-- Activity --
Please repeat only these lines, exactly: the one containing "0.533.704 0659" and all that come after it in the material.

──────────

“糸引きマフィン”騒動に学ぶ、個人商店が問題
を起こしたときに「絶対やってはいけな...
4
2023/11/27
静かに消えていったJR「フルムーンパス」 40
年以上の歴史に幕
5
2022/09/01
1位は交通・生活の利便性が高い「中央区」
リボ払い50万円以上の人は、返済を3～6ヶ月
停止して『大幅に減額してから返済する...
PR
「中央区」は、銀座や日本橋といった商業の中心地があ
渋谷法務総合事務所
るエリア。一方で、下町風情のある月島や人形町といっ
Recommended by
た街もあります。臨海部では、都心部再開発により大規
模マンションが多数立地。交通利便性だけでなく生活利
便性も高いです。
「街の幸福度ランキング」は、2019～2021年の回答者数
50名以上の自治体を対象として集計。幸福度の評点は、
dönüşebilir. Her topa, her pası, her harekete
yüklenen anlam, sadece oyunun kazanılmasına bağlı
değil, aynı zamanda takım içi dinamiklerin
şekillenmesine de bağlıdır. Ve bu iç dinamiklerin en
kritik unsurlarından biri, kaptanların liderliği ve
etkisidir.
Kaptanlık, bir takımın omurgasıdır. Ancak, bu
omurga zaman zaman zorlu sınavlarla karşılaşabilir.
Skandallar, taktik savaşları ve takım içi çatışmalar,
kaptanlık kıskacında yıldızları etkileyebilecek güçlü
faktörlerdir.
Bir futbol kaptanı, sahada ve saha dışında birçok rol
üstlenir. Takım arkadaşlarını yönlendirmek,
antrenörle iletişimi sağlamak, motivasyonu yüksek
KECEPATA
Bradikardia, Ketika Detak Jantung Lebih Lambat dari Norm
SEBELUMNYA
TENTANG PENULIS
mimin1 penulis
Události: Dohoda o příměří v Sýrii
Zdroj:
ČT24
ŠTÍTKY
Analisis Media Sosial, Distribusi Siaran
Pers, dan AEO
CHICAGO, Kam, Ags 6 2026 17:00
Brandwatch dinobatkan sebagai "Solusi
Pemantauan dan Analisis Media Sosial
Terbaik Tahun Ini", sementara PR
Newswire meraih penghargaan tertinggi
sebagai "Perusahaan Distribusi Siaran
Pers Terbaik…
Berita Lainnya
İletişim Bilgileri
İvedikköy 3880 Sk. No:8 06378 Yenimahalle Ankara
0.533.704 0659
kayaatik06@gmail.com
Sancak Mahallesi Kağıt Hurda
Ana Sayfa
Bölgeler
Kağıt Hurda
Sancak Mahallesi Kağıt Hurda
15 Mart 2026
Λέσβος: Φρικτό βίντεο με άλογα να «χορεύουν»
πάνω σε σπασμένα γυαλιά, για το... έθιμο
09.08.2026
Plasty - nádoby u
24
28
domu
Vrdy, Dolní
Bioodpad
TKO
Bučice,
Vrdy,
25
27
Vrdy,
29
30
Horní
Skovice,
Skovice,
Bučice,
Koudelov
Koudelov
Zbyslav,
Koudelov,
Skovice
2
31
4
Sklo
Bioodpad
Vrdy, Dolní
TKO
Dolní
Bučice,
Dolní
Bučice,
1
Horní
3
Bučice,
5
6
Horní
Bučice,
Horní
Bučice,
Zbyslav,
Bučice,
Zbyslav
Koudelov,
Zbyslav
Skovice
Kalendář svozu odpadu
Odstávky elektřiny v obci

──────────

-- Task result --
0.533.704 0659
kayaatik06@gmail.com
Sancak Mahallesi Kağıt Hurda
Ana Sayfa
Bölgeler
Kağıt Hurda
Sancak Mahallesi Kağıt Hurda
15 Mart 2026
Λέσβος: Φρικτό βίντεο με άλογα να «χορεύουν»
πάνω σε σπασμένα γυαλιά, για το... έθιμο
09.08.2026
Plasty - nádoby u
24
28
domu
Vrdy, Dolní
Bioodpad
TKO
Bučice,
Vrdy,
25
27
Vrdy,
29
30
Horní
Skovice,
Skovice,
Bučice,
Koudelov
Koudelov
Zbyslav,
Koudelov,
Skovice
2
31
4
Sklo
Bioodpad
Vrdy, Dolní
TKO
Dolní
Bučice,
Dolní
Bučice,
1
Horní
3
Bučice,
5
6
Horní
Bučice,
Horní
Bučice,
Zbyslav,
Bučice,
Zbyslav
Koudelov,
Zbyslav
Skovice
Kalendář svozu odpadu
Odstávky elektřiny v obci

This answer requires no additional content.